En los ´90 se empezaron a suprimir algunos alimentos por motivos de salud. Hoy, en la actualidad, se está avanzando en la prevención de enfermedades crónicas.

Es así como nacen, en Japón, los Alimentos Funcionales. Se trata de alimentos con efectos específicos sobre la salud, más allá de los efectos nutricionales per se.
Al tratarse de nuevas formulaciones, tanto en nuestro país como en el exterior, las autoridades de salud examinan las cualidades de los mismos.

Los Alimentos Funcionales tienen que demostrar efectos beneficiosos sobre algunas funciones específicas para el organismo, en cantidades que se puedan consumir habitualmente.

Los componentes principales de los alimentos funcionales son: probióticos, prebióticos, simbióticos, nutrientes y no nutrientes.

Repasemos en detalle de qué se trata cada grupo.

Los probióticos son microorganismos vivos que causan efectos positivos para la salud. Habitualmente se le adicionan a leche o yogur. Pueden ser conocidos o ser cepas nuevas (en este caso, se verifica su aprobación por parte del ANMAT).

Estas bacterias suelen ser de 3 tipos y se las conoce como BAL (Bacterias Ácido-Lácticas) y los productos de su fermentación.
Se utilizan alimentos lácteos con probióticos para ayudar a mejorar la inmunidad, regular diarreas o constipaciones, bajar el colesterol, prevenir la malabsorción de lactosa entre otros beneficios.
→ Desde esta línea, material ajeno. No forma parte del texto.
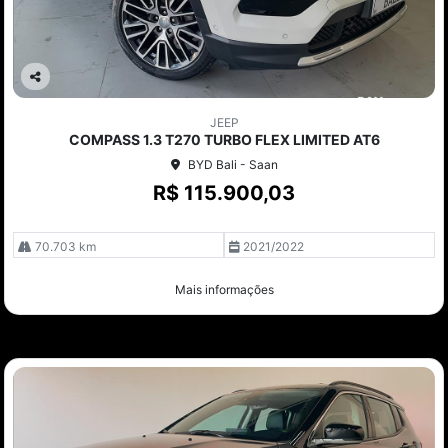
Co
mp
JEEP
arti
COMPASS 1.3 T270 TURBO FLEX LIMITED AT6
lhe
BYD Bali - Saan
R$ 115.900,03
70.703 km
2021/2022
Mais informações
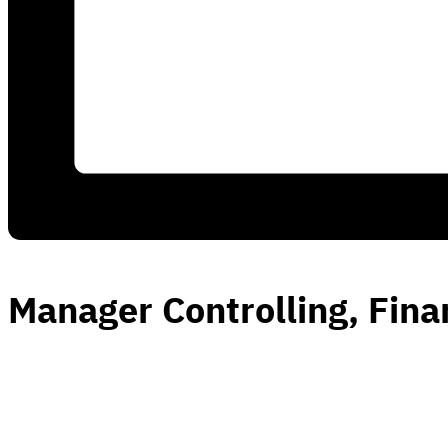
Manager Controlling, Fin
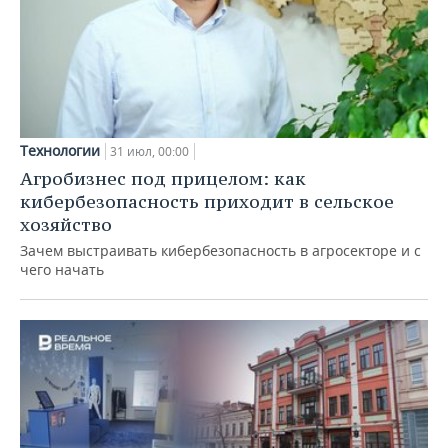
Технологии
31 июл, 00:00
Агробизнес под прицелом: как
кибербезопасность приходит в сельское
хозяйство
Зачем выстраивать кибербезопасность в агросекторе и с
чего начать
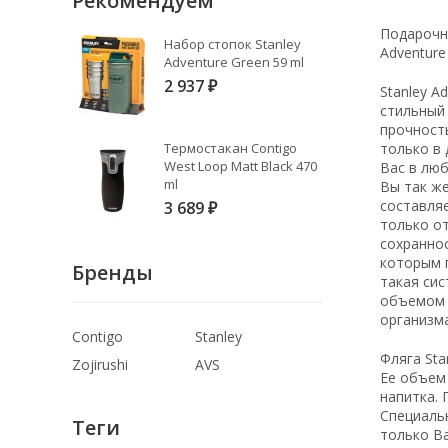
Рекомендуем
Подарочн
Набор стопок Stanley
Adventure 
Adventure Green 59 ml
2 937
₽
Stanley A
стильный 
прочность
Термостакан Contigo
только в 
West Loop Matt Black 470
Вас в люб
ml
Вы так же
составляе
3 689
₽
только от
сохраннос
которым п
Бренды
такая си
объемом 0
организма
Contigo
Stanley
Фляга Sta
Zojirushi
AVS
Ее объем 
напитка. 
Специаль
Теги
только В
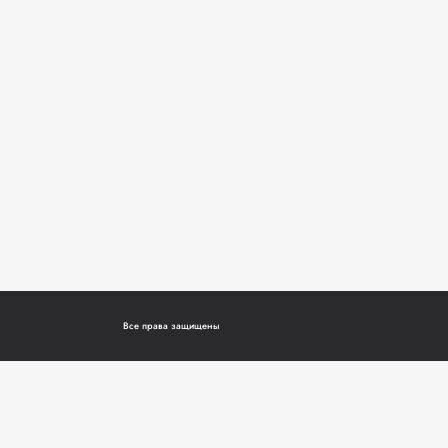
Все права защищены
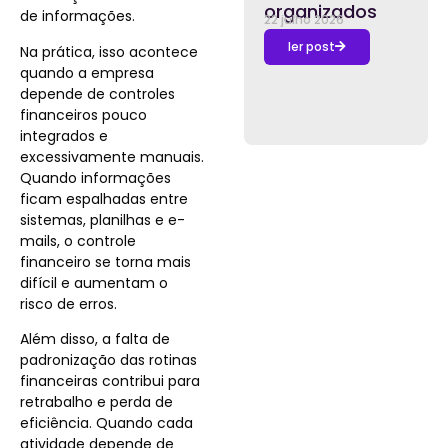
organizados
de informações.
22 julho 2026
ler post
Na prática, isso acontece
quando a empresa
depende de controles
financeiros pouco
integrados e
excessivamente manuais.
Quando informações
ficam espalhadas entre
sistemas, planilhas e e-
mails, o controle
financeiro se torna mais
difícil e aumentam o
risco de erros.
Além disso, a falta de
padronização das rotinas
financeiras contribui para
retrabalho e perda de
eficiência. Quando cada
atividade depende de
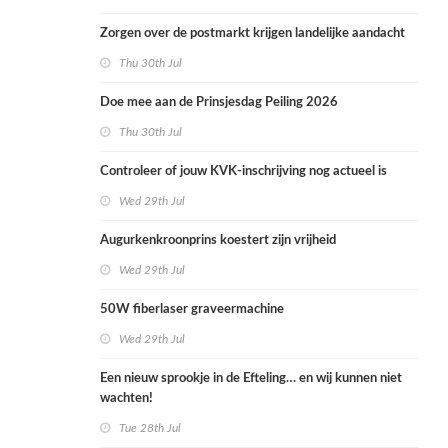
Zorgen over de postmarkt krijgen landelijke aandacht
Thu 30th Jul
Doe mee aan de Prinsjesdag Peiling 2026
Thu 30th Jul
Controleer of jouw KVK-inschrijving nog actueel is
Wed 29th Jul
Augurkenkroonprins koestert zijn vrijheid
Wed 29th Jul
50W fiberlaser graveermachine
Wed 29th Jul
Een nieuw sprookje in de Efteling… en wij kunnen niet
wachten!
Tue 28th Jul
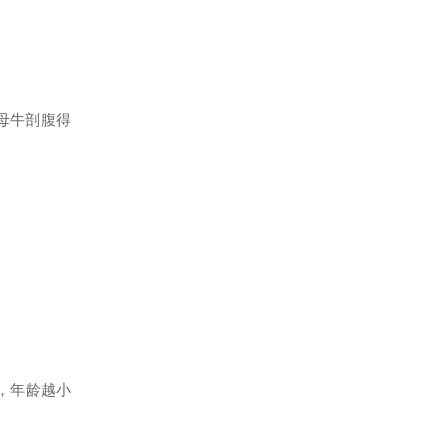
，母牛剖腹得
，年龄越小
Los prebióticos son ingredientes de los alimentos que, ya en nuestro organismo, seleccionan qué bacterias beneficiosas se van a desarrollar en nuestro intestino. Los más conocidos son FOS (Fructooligosacáridos), GOS (galactooligosacaridos), inulina y lactulosa.
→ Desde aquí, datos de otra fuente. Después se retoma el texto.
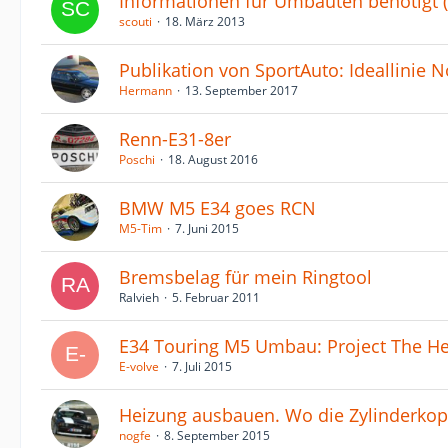
Informationen für Umbauten benötigt (
scouti
18. März 2013
Publikation von SportAuto: Ideallinie N
Hermann
13. September 2017
Renn-E31-8er
Poschi
18. August 2016
BMW M5 E34 goes RCN
M5-Tim
7. Juni 2015
Bremsbelag für mein Ringtool
Ralvieh
5. Februar 2011
E34 Touring M5 Umbau: Project The H
E-volve
7. Juli 2015
Heizung ausbauen. Wo die Zylinderkop
nogfe
8. September 2015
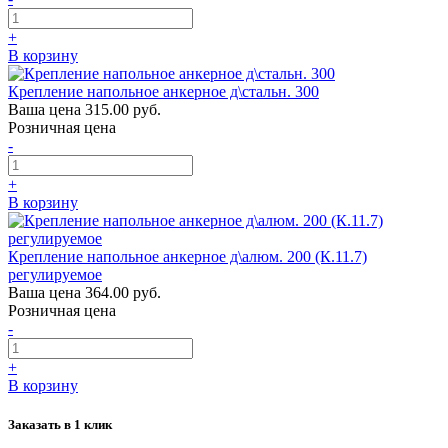
+
В корзину
Крепление напольное анкерное д\стальн. 300
Ваша цена
315.00 руб.
Розничная цена
-
+
В корзину
Крепление напольное анкерное д\алюм. 200 (К.11.7)
регулируемое
Ваша цена
364.00 руб.
Розничная цена
-
+
В корзину
Заказать в 1 клик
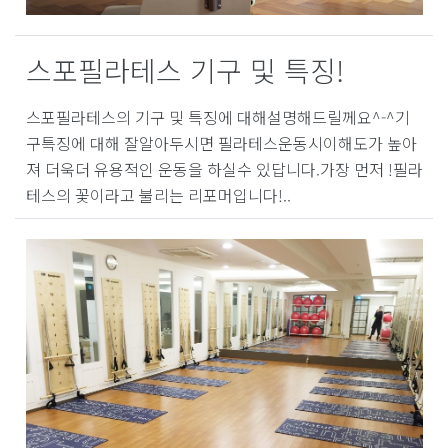
스포필라테스 기구 및 특징!
스포필라테스의 기구 및 특징에 대해설명해드릴께요^-^기
구특징에 대해 잘알아두시면 필라테스운동시이해도가 높아
져 더욱더 유용적인 운동을 하실수 있답니다.가장 먼저 !필라
테스의 꽃이라고 불리는 리포머입니다!..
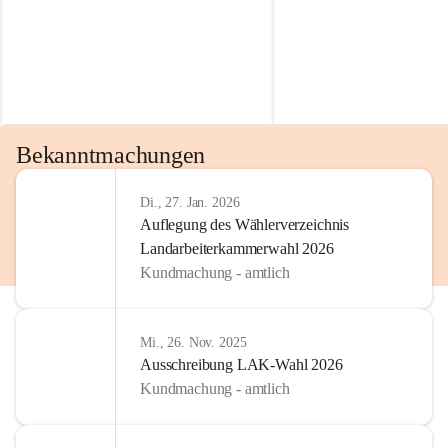
Bekanntmachungen
Di., 27. Jan. 2026
Auflegung des Wählerverzeichnis
Landarbeiterkammerwahl 2026
Kundmachung - amtlich
Mi., 26. Nov. 2025
Ausschreibung LAK-Wahl 2026
Kundmachung - amtlich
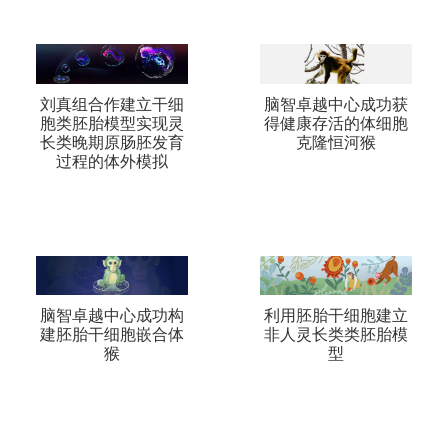
刘真组合作建立干细
脑智卓越中心成功获
胞类胚胎模型实现灵
得健康存活的体细胞
长类晚期原肠胚发育
克隆恒河猴
过程的体外模拟
脑智卓越中心成功构
利用胚胎干细胞建立
建胚胎干细胞嵌合体
非人灵长类类胚胎模
猴
型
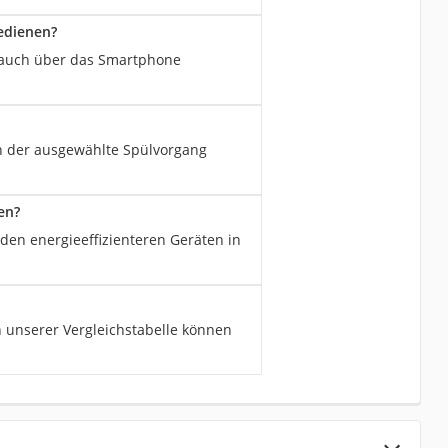
edienen?
h auch über das Smartphone
nn der ausgewählte Spülvorgang
en?
 den energieeffizienteren Geräten in
 unserer Vergleichstabelle können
Además de ayudar al crecimiento de las bacterias buenas, aumentan la absorción de ciertos minerales como calcio, zinc, hierro, magnesio y, además, ayudan a bajar los lípidos sanguíneos.

Existe también la combinación de los probióticos con los prebióticos, que actúan en sinergia entre ellos para favorecer nuestra salud: se los denomina simbióticos.

Los alimentos funcionales llamados nutrientes son: el ácido fólico, las vitaminas C, E y B12 y ciertas grasas, que nos ayudan a prevenir anemias y a disminuir inflamaciones.
Los no nutrientes, como los polifenoles y los flavonoides, tienen propiedades antioxidantes y están presentes en vegetales y frutas, que debemos comer diariamente, preferentemente crudas.

Por lo tanto, los alimentos no son sólo alimentos (dar energía y componentes nutricionales) sino que además colaboran en prevenir algunas enfermedades y aliviar otras.

Dijo Hipócrates, 500 años antes de Cristo: “Que tu alimento sea tu medicina”. Siglos de estudios le siguen dando la razón.